# Spontaneous Regression of Intrahepatic Adenocarcinoma after Needle Biopsy: A Case Report and Literature Review

**Authors:** Koetsu Inoue, Tatsunori Bandai, Naota Okabe, Masahiro Hiruta, Hisashi Oshiro, Yuki Mizusawa, Hidetoshi Aizawa, Yuhei Endo, Fumiaki Watanabe, Hiroshi Noda, Toshiki Rikiyama

PMC · DOI: 10.70352/scrj.cr.25-0613 · Surgical Case Reports · 2026-01-30

## TL;DR

A rare case of liver cancer spontaneously regressing after a biopsy suggests a possible immune system response.

## Contribution

This case report documents spontaneous regression of intrahepatic adenocarcinoma following a biopsy, potentially linked to immune activation.

## Key findings

- A liver lesion confirmed as adenocarcinoma via EUS-FNA later showed no viable cancer cells.
- The tumor was replaced by epithelioid granulomas with CD8-positive T cell infiltration.
- This suggests an immune-mediated tumor regression following biopsy.

## Abstract

Spontaneous tumor regression (STR) is a rare phenomenon in which cancer cells partially or completely disappear without treatment. We report a case of intrahepatic cholangiocarcinoma demonstrating STR following endoscopic ultrasonography-guided fine-needle aspiration (EUS-FNA).

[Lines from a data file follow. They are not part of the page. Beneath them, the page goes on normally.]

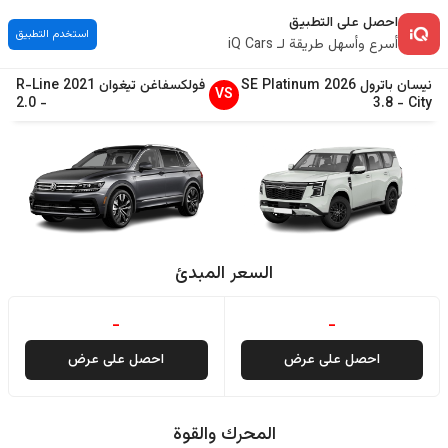
احصل على التطبيق
استخدم التطبيق
أسرع وأسهل طريقة لـ iQ Cars
نيسان
باترول
2026
SE Platinum
فولكسفاغن
تيغوان
2021
R-Line
VS
2.0
-
3.8
-
City
السعر المبدئ
-
-
احصل على عرض
احصل على عرض
المحرك والقوة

A 77-year-old male presented with acute cholecystitis 1 day after percutaneous coronary intervention for acute myocardial infarction. Conservative treatment and endoscopic retrograde gallbladder drainage were performed due to antiplatelet therapy. Cytology of bile juice unexpectedly revealed adenocarcinoma. Further imaging, including CT and mapping biopsy, failed to detect a tumor. Laparoscopic cholecystectomy with gallbladder bed resection showed no histological evidence of malignancy. Four months later, surveillance CT revealed a 15 × 15 mm lesion in segment 3 of the liver. EUS-FNA confirmed adenocarcinoma. Laparoscopic left lateral resection was performed; however, no viable cancer cells were identified, and the lesion was replaced by epithelioid granulomas. Immunohistochemistry demonstrated dense infiltration of CD8-positive cytotoxic T cells, suggesting an immune-mediated regression of the tumor.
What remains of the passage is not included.